Harrison Burns—Staff Writer
The Academy Awards announced that the new “outstanding achievement in popular film” category will be postponed after an onslaught of negative reactions. The category was originally announced in August alongside a host of other changes to the movie award show’s format, including a shorter run time of three hours and a date two weeks earlier than usual.
The Academy initiated these changes in response to the poor ratings of the most recent 2018 Oscars that garnered only 26.5 million viewers, nearly a 20 percent drop from the previous year. The drop in ratings is not an anomaly but follows a 10-year pattern of steady decline.
In an email to Academy members, President John Bailey stated, “We have heard from many of you about improvements needed to keep the Oscars and our Academy relevant in a changing world.” However, the attempt to stay relevant with the ambiguous “Popular Film” category was not well-received by either social media or film critics, forcing the Academy to back-peddle in early September and delay the change.

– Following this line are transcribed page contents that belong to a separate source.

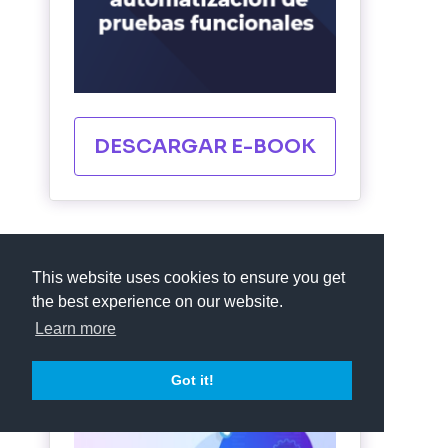
DESCARGAR E-BOOK
This website uses cookies to ensure you get
Accede a nuestra última
the best experience on our website.
guía de testing continuo
Learn more
Got it!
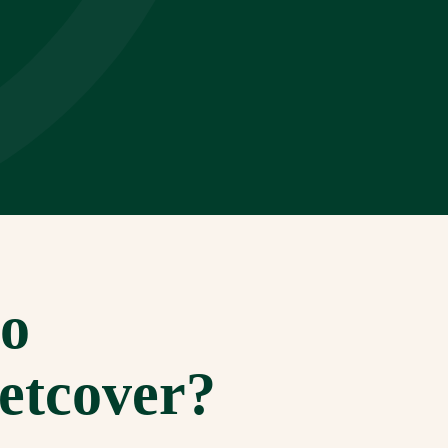
to
etcover
?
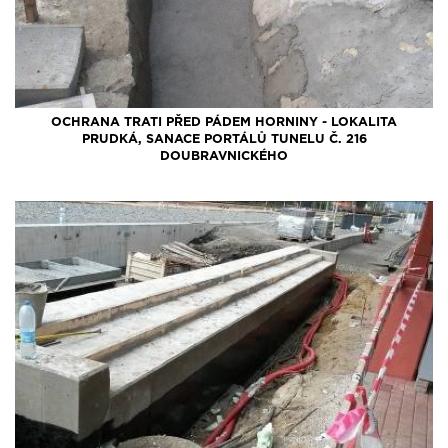
OCHRANA TRATI PŘED PÁDEM HORNINY - LOKALITA
PRUDKÁ, SANACE PORTÁLŮ TUNELU Č. 216
DOUBRAVNICKÉHO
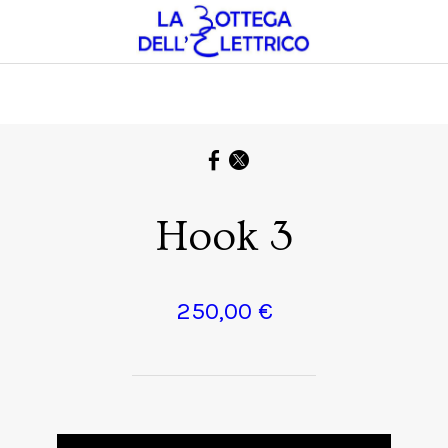
Hook 3
250,00 €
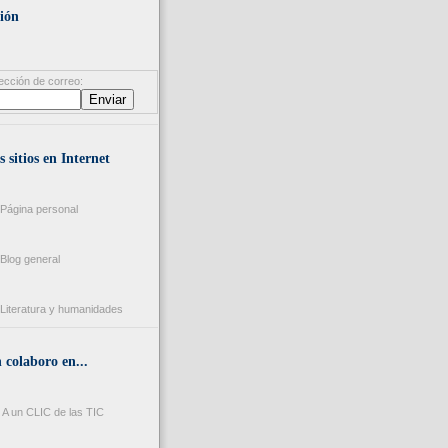
ión
ección de correo:
s sitios en Internet
Página personal
Blog general
Literatura y humanidades
colaboro en...
A un CLIC de las TIC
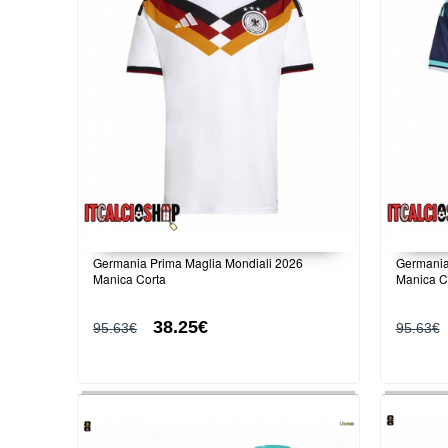
Germania Prima Maglia Mondiali 2026
Germania
Manica Corta
Manica C
38.25€
95.63€
95.63€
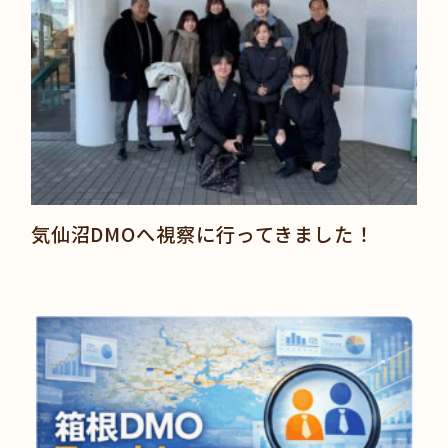
気仙沼DMOへ視察に行ってきました！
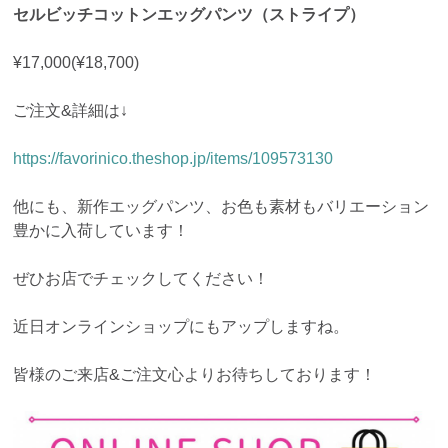
セルビッチコットンエッグパンツ（ストライプ）
¥17,000(¥18,700)
ご注文&詳細は↓
https://favorinico.theshop.jp/items/109573130
他にも、新作エッグパンツ、お色も素材もバリエーション
豊かに入荷しています！
ぜひお店でチェックしてください！
近日オンラインショップにもアップしますね。
皆様のご来店&ご注文心よりお待ちしております！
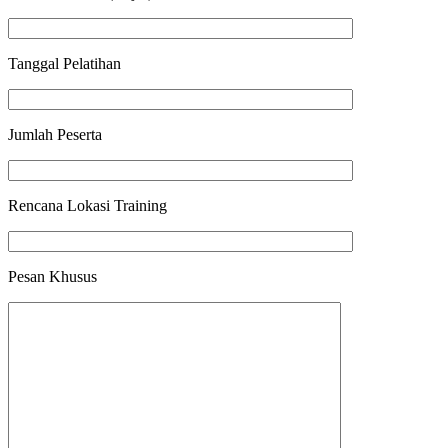
Tanggal Pelatihan
Jumlah Peserta
Rencana Lokasi Training
Pesan Khusus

This is not the first time the Oscars has made changes that bow to public opinion. In 2008, the outcry against Christopher Nolan’s “The Dark Knight” being snubbed out of a Best Picture nomination resulted in changing the number of nominees from five to ten.
While the increase of nominees was received positively, the popular film category has been met with confusion and disdain. Mark Volkers, Dordt digital media professor, pointed out one problem with the announcement.
“I was confused because they didn’t give a lot of definition as to what that [popular film] means,” Volkers said. “Best film isn’t always the most popular film.”
This lack of clear explanation is likely another reason the Academy sought to postpone the award for the time being.
Critics have also noted that this change will only increase the divide between the populace and more “art-house” films by giving a consolation prize for mediocre but money-making movies. Jason Hartnett, a Dordt junior who has participated in many digital media activities, shares a similar opinion. Instead of adding a secondary category, he said, “Directors should make their movies better so they can win better awards.” However, Jason acknowledged that filmmakers are not solely to blame for this divide between popularity and quality. “People don’t want to go to a movie to critically think,”
Though response to the popular film category was largely negative, some view it as a necessary innovation. “I wasn’t against it at all,” Volkers said. “In fact, it seemed maybe a little bit overdue to have something like that—but what is your criteria?”
While it remains to be seen whether the Academy will actually institute the new award in a future show, its controversy has revealed trials the Academy will face as movie-going culture continues to change.